Prescribing and Consumption of Opioids After Primary, Unilateral Total Hip and Knee Arthroplasty in Opioid-Naive Patients
Roberts KC, Moser SE, Collins AC, McCardel BR, Schultz KA, Schaffer NE, Tramer JS, Carpenter CA, Pierce JM, Edwards A, Dubois KM, and Brummett CM. Prescribing and Consumption of Opioids After Primary, Unilateral Total Hip and Knee Arthroplasty in Opioid-Naive Patients. J Arthroplasty 2020; 35(4):960-965.e961.

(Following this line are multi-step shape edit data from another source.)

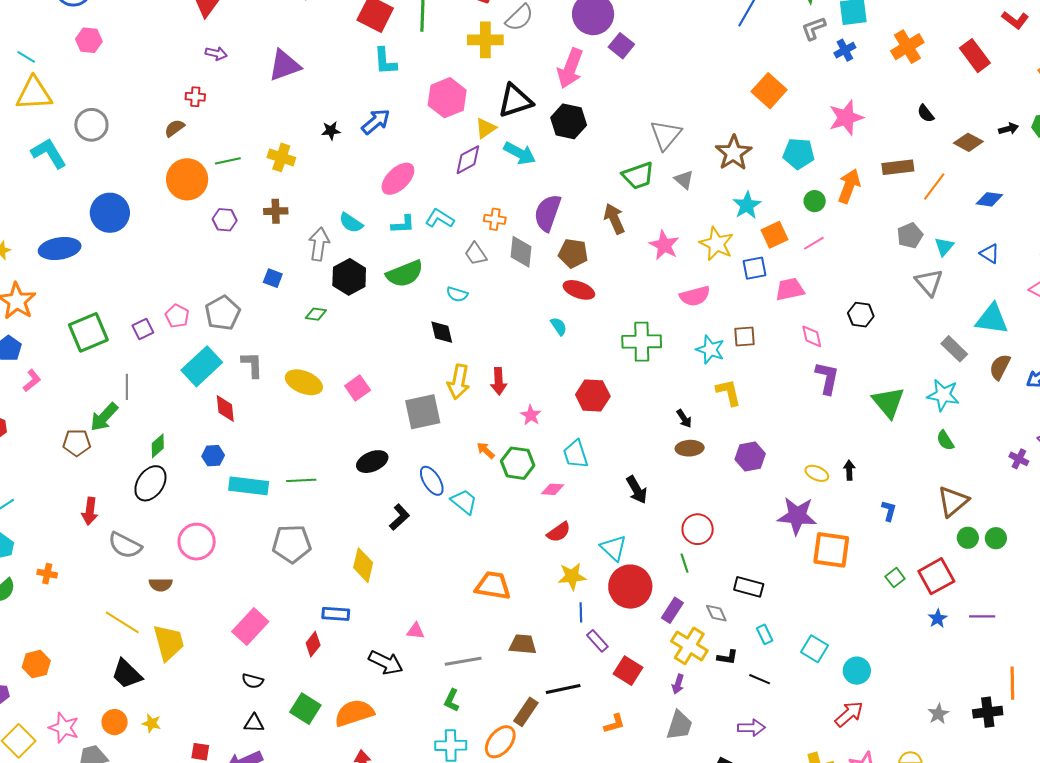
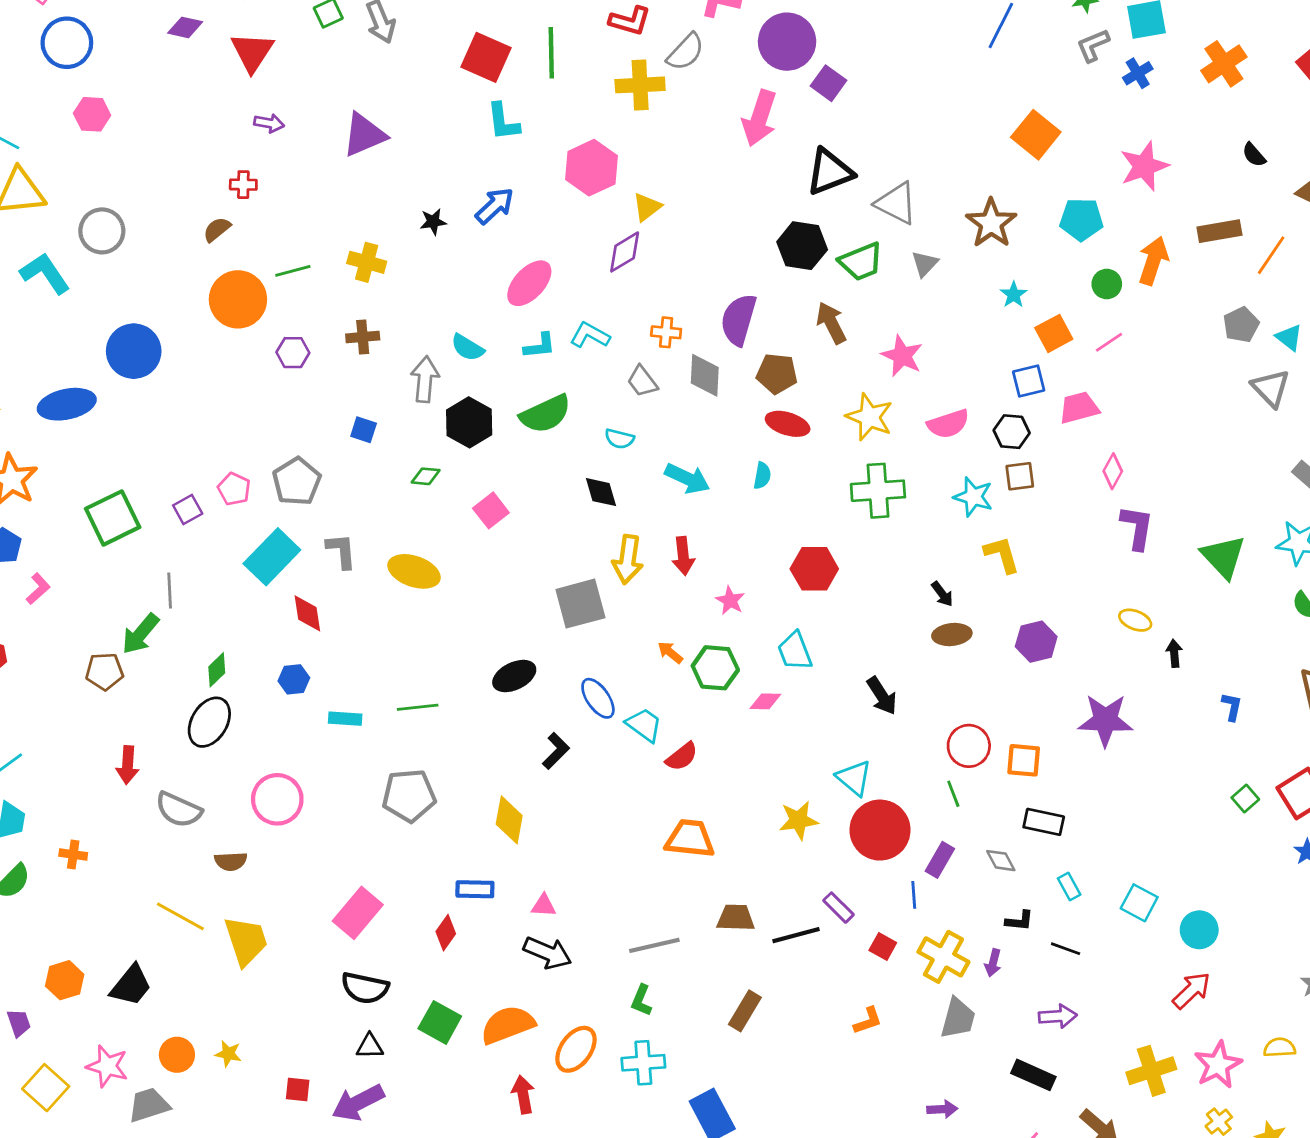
black triangle: (515, 101) -> (830, 172), moved
black hexagon: (569, 121) -> (802, 246), moved
gray triangle: (666, 135) -> (896, 203), turned -40
cyan arrow: (520, 153) -> (687, 478), moved
gray triangle: (684, 180) -> (925, 264), turned 35
cyan star: (747, 205) -> (1014, 295), size x0.7
yellow star: (716, 244) -> (869, 417), moved
cyan triangle: (944, 247) -> (1289, 337), turned -30
black hexagon: (861, 315) -> (1012, 432), moved
cyan semicircle: (559, 326) -> (762, 476), turned 48
pink diamond: (812, 336) -> (1113, 471), turned 45
pink square: (358, 388) -> (491, 510), moved
yellow ellipse: (817, 473) -> (1135, 620), moved
cyan rectangle: (249, 486) -> (345, 719), size x0.6
red semicircle: (559, 532) -> (682, 757), moved
orange square: (831, 550) -> (1024, 760), moved, size x0.7
blue line: (581, 612) -> (914, 895), moved
pink triangle: (416, 631) -> (544, 906), moved
yellow cross: (689, 646) -> (943, 957), moved
red square: (628, 671) -> (883, 946), size x0.7
black trapezoid: (127, 674) -> (131, 985), moved, turned -92
black semicircle: (253, 681) -> (365, 988), size x1.6
purple arrow: (678, 684) -> (993, 963), moved
black line: (563, 689) -> (796, 935), moved
orange ellipse: (500, 742) -> (576, 1049), moved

The Journal of arthroplasty
BACKGROUND: This cohort study was designed to determine the discrepancy between the quantity of opioid prescribed vs that which was consumed after total knee arthroplasty (TKA) and total hip arthroplasty (THA) in opioid-naive patients.
METHODS: Seven hundred twenty-three opioid-naive patients (426 TKAs and 297 THAs) from 7 hospitals in Michigan were contacted within 3 months of their surgery. Opioid prescribing and self-reported consumption was calculated in oral morphine equivalents (OMEs). Secondary outcomes included opioid refill in the first 90 days, pain in the first 7 days post-operatively, and satisfaction with pain care.
RESULTS: For TKA, the mean prescribing was 632 mg OME (±229), and the mean consumption was 416 mg (±279). For THA, the mean prescribing was 584 mg OME (±335), and the mean consumption was 285 mg (±301). There were no associations between the amount of opioid prescribed and the likelihood of refill, post-operative pain, or satisfaction with pain control. The amount of opioid prescribed was associated with increased consumption, such that each increase of 1 pill was associated with approximately an additional half pill consumed after adjusting for other covariates. Moreover, 48.2% felt that they received "More" or "Much more" opioid than they needed.
CONCLUSION: We recommend no more than 50 tablets of 5 mg oxycodone or its equivalent after TKA and 30 tablets after THA. Although dose reductions in other surgeries have not resulted in harm, continued assessment is needed to ensure that there are no unintended effects of opioid reduction, including worsened pain, decreased satisfaction, emergency department visits, or hospital readmissions.
LEVEL OF EVIDENCE: Level III; Retrospective, cohort study.